Jakarta (ANTARA) - Kementerian Kelautan dan Perikanan (KKP) menargetkan tingkat konsumsi ikan hingga sebanyak 62 kilogram per kapita per tahun pada 2024, sehingga kementerian itu siap untuk bekerja sama dengan berbagai pihak terkait termasuk swasta dan lembaga pendidikan.

"Angka konsumsi ikan nasional pada 2019 adalah 54,9 kilogram per tahun. Kami menargetkan angka konsumsi ikan nasional pada 2024 mencapai 62,05 kilogram per kapita," kata Menteri Kelautan dan Perikanan Edhy Prabowo dalam Webinar Nasional "Gemar Makan Ikan untuk Pencegahan Stunting" yang digelar Universitas Binawan, Sabtu.

Menurut Edhy, pihaknya telah melakukan berbagai upaya untuk meningkatkan konsumsi tersebut termasuk menggalakkan Gerakan Memasyarakatkan Makan Ikan.

Baca juga: KKP memastikan program Gemarikan selalu mengandung nilai edukasi

Selain itu, ujar dia, telah pula dibangun pasar ikan modern dan berbagai kebijakan yang ada untuk memperkuat distribusi logistik untuk perikanan domestik.

KKP telah memberikan berbagai pelatihan pengolahan berbagai komoditas kelautan dan perikanan sebagai upaya menumbuhkan kreativitas dalam mengolah ikan di masyarakat, yang bisa pula menjadi sumber pendapatan bagi keluarga.

"Kami siap bekerja sama dengan Universitas Binawan untuk mengatasi stunting dan menyebarluaskan gemar makan ikan," katanya.

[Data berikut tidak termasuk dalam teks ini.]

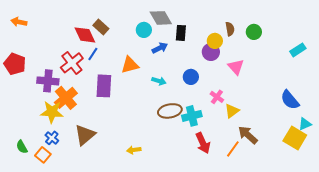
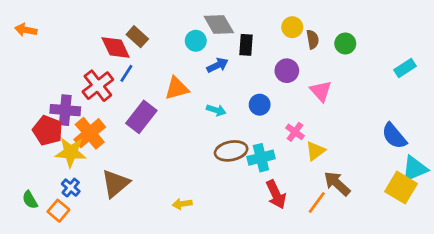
yellow circle: (215, 41) -> (292, 27), moved
red pentagon: (15, 64) -> (48, 130), moved
purple rectangle: (104, 86) -> (141, 117), turned 35
cyan triangle: (305, 124) -> (415, 169), size x1.5

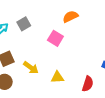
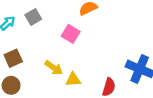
yellow arrow: (31, 68) -> (54, 68), moved

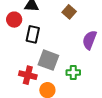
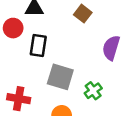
green cross: (73, 73) -> (93, 91), turned -32
red cross: (28, 75) -> (19, 99), moved

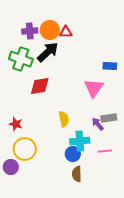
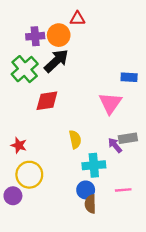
red triangle: (66, 32) -> (77, 19), moved
green cross: (21, 59) -> (25, 69), turned 30
pink line: (105, 151) -> (123, 190), moved
blue circle: (73, 154) -> (86, 190), moved

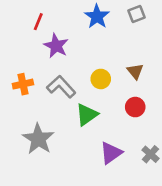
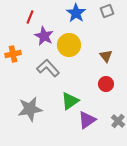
yellow circle: (101, 79) -> (69, 45), moved, size x1.5
orange cross: (23, 84) -> (13, 54), moved
green triangle: (87, 115) -> (70, 101), moved
gray star: (38, 139) -> (30, 109), turned 30

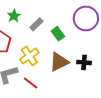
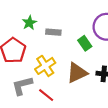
gray rectangle: (36, 24) -> (53, 32), turned 48
green rectangle: (58, 34) -> (85, 43), moved

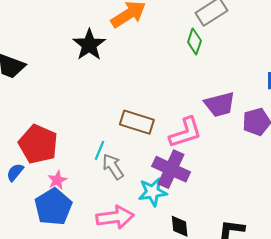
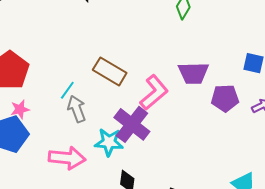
pink L-shape: (185, 133) -> (154, 92), turned -36

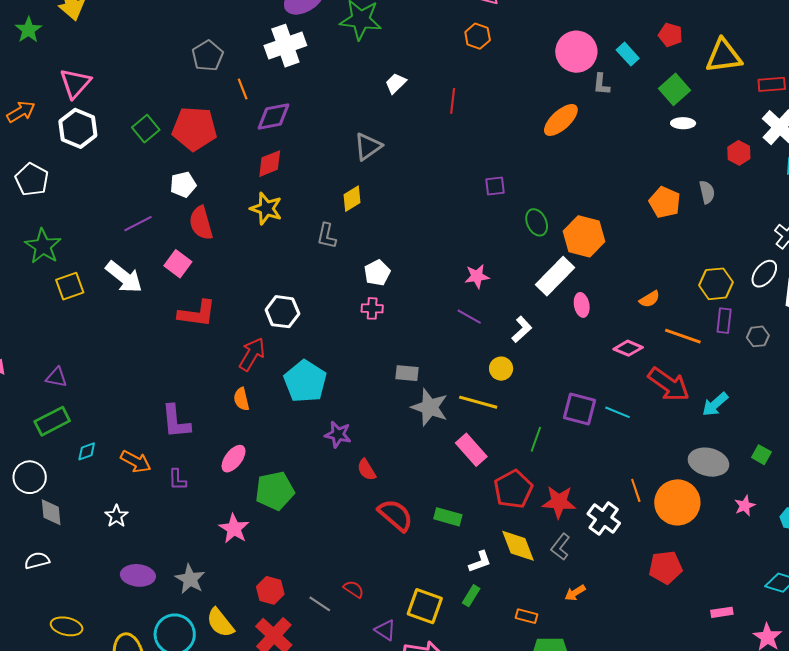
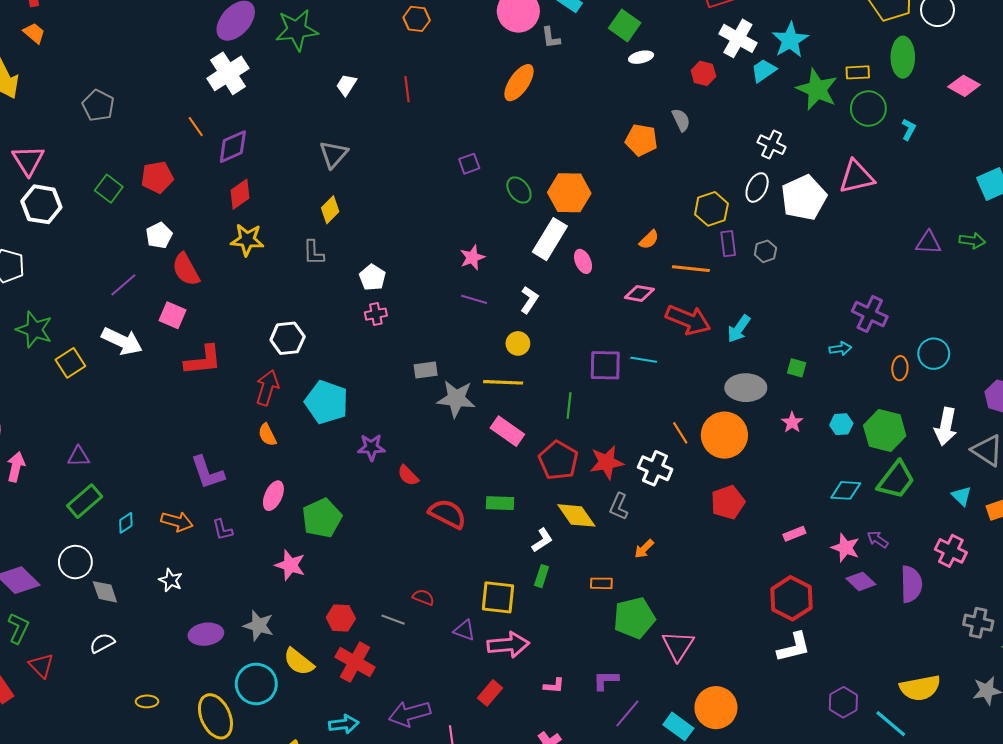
gray pentagon: (208, 56) -> (98, 105), moved
red pentagon: (194, 129) -> (157, 177), size x0.7
yellow ellipse: (67, 626) -> (147, 701), size x0.7

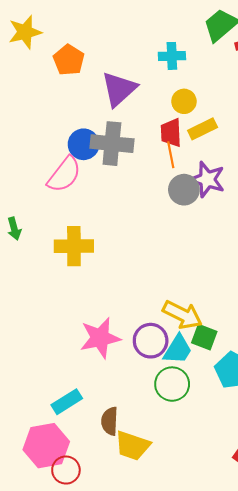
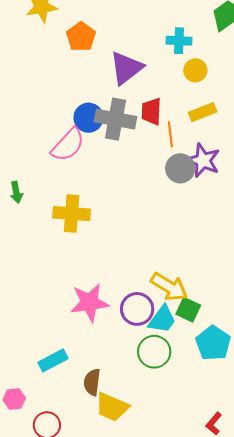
yellow circle: (184, 101) -> (195, 70), moved
red trapezoid: (171, 133) -> (151, 111), moved
pink hexagon: (46, 446) -> (14, 399), moved, size x0.5

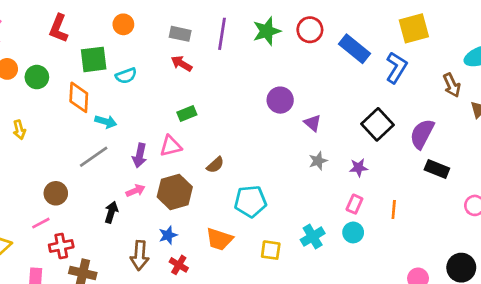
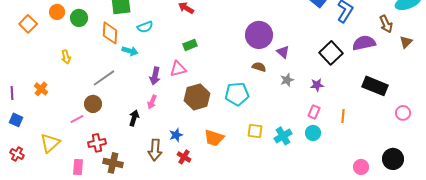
cyan semicircle: (126, 76) -> (145, 27), moved
purple circle: (280, 100) -> (259, 35), size x1.4
purple semicircle: (422, 134) -> (364, 43), moved, turned 50
gray line: (94, 157) -> (104, 78), moved
brown semicircle: (215, 165) -> (259, 67), moved, turned -120
black rectangle: (437, 169) -> (375, 86), size x1.4
pink arrow: (136, 191) -> (152, 102), turned 136
brown hexagon: (175, 192) -> (197, 97), moved
cyan pentagon: (250, 201) -> (237, 94), moved
pink line: (41, 223) -> (77, 119), moved
yellow square: (271, 250) -> (255, 131), moved

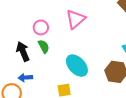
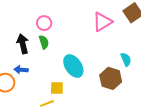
pink triangle: (75, 19) -> (102, 22), moved

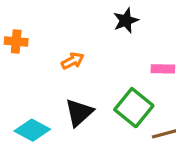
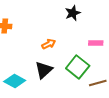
orange arrow: (73, 61) -> (49, 44), moved

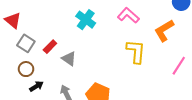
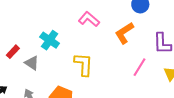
cyan cross: (86, 20) -> (50, 40), moved
yellow L-shape: (136, 51) -> (84, 64), moved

Baca juga: KKP: Tingkatkan imunitas dengan konsumsi ikan di tengah COVID-19

Sementara itu Plt Rektor Universitas Binawan Ayu Dwi Nindyati juga menyatakan pihaknya siap bersama-sama dengan pemerintah untuk bekerja sama dalam mengurangi stunting atau kekerdilan di Indonesia.

Ayu Dwi Nindyati mengemukakan bahwa hal itu penting karena stunting dapat memiliki efek yang berkelanjutan hingga ke kualitas generasi penerus bangsa Indonesia.

Sedangkan Dekan FKM Univ Binawan Agung Cahyono Triwibowo menyatakan bahwa stunting menjadi masalah utama, karena Indonesia diperkirakan masih memiliki prevalensi hingga sekitar 30 persen padahal batasan menurut WHO seharusnya dalam kisaran 10-20 persen.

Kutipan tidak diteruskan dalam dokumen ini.